To be protected by copyright, your content has to be original.
When copyright talks about originality, it doesn’t mean that what you create has to be completely new + novel. You don’t have to be Picasso or Mozart or Hemingway. We all know that creative works are iterative – we build on what has come before.
What copyright means when it talks about originality is that the content originates from YOU. You made it; it’s yours. You didn’t copy it from somebody else.
(This always reminds me of a school teacher lecturing students to “Keep your eyes on your own work!” and “Don’t copy the person sitting next to you!”). Copyright originality is a bit like that.
The general rule is that if you created the content, then it’s original.

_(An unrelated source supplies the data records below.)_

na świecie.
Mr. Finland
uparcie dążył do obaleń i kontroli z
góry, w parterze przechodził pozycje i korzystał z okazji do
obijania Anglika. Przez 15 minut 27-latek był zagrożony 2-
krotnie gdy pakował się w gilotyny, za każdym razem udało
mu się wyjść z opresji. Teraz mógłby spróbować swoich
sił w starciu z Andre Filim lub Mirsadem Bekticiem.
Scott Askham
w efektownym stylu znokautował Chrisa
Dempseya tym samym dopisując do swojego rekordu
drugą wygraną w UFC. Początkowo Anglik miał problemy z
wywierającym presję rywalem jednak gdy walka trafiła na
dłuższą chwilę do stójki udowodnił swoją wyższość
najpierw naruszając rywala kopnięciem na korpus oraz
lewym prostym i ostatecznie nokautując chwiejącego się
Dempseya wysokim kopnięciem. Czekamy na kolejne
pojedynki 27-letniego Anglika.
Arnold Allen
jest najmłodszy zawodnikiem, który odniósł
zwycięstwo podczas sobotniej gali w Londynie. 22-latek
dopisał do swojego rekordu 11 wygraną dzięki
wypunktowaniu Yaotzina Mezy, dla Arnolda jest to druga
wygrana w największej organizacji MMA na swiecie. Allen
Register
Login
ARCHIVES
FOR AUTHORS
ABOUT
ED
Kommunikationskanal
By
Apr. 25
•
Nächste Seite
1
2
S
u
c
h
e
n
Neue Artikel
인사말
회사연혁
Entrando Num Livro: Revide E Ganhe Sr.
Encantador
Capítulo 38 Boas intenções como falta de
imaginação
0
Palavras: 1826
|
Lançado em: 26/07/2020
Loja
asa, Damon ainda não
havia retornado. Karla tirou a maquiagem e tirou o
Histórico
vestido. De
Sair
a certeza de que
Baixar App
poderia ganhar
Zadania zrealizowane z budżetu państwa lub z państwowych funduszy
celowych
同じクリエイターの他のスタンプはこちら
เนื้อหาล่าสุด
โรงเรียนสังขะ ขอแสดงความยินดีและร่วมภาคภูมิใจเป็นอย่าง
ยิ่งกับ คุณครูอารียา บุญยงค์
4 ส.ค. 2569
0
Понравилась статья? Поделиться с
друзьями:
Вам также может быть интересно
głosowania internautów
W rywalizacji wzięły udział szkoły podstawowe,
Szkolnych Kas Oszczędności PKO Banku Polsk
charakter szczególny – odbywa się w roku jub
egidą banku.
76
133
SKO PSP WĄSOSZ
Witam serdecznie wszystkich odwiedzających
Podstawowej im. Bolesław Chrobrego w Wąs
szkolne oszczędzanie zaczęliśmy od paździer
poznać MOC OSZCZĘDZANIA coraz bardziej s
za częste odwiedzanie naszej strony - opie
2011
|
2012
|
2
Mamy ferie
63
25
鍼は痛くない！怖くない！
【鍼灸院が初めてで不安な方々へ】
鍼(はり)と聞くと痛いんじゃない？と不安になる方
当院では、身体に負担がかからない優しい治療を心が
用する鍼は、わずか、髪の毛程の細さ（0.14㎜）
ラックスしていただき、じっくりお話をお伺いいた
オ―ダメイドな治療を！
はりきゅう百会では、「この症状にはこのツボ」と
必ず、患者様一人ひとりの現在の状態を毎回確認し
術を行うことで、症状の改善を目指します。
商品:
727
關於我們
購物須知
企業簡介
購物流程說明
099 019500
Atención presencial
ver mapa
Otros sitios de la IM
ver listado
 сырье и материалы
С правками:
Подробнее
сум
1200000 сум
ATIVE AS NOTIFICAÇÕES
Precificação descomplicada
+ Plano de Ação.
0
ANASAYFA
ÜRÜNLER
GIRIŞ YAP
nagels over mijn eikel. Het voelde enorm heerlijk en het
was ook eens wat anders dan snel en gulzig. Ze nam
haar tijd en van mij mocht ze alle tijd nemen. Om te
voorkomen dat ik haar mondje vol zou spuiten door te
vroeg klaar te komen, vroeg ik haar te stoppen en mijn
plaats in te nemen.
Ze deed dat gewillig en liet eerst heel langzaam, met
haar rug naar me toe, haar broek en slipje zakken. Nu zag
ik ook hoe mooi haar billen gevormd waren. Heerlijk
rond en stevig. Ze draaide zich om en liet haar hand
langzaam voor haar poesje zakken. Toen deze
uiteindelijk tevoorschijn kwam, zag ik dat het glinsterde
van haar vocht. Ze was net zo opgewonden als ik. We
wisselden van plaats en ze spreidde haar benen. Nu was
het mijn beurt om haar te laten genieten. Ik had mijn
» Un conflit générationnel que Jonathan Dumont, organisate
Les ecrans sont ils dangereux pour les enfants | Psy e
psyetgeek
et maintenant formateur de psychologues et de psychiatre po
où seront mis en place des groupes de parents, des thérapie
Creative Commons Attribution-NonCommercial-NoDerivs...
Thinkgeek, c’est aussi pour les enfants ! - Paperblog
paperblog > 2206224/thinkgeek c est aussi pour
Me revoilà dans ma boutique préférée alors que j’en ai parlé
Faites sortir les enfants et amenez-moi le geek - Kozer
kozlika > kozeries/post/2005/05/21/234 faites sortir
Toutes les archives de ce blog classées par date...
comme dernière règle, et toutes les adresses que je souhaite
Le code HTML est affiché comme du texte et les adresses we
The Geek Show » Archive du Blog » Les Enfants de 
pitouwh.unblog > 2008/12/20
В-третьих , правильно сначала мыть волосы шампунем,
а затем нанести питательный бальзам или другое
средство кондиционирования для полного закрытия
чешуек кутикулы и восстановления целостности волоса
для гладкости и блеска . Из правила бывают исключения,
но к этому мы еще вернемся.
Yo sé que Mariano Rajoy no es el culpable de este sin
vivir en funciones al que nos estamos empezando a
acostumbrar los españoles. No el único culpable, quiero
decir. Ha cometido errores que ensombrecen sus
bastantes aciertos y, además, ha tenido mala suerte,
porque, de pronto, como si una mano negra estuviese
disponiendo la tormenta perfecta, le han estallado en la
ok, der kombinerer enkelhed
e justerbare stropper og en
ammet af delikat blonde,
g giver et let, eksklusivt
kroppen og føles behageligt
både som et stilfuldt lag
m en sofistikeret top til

What does this mean practically for bloggers? Most of us will draft the words in our blog posts ourselves, so those will be original. The same goes for photos we take ourselves. But for photos and images we source from other blogs, Pinterest or Google Image Search – no.
Even though this seems pretty simple, originality is one of the most complex parts of copyright law. This is because sometimes it’s difficult to say whether we have truly created something ourselves or not. For example, take the graphic above. I’ve taken a quote from Mark Twain and put it into a template I got from canva.com. Reasonable minds could differ about whether this is original or not. Some might say that simply putting someone else’s words into someone else’s template does not produce an original work. Others might say that there is some originality involved in the selection and artistic arrangement of these elements. Unfortunately, we don’t have clear case law directly on this point so we don’t really know on which side the law would come down.
Don’t let this scare you, though. For most of the things that you do, you should be able to tell, through common sense, whether the work originated from you. It just helps to know that sometimes originality can be murky and open to debate.
Interested in learning more about originality, or more specifically, how nothing is truly original? I highly recommend this TEDx talk (11 mins) by Austin Kleon. See also the fifth golden rule of filmmaker Jim Jarmusch: Nothing is original.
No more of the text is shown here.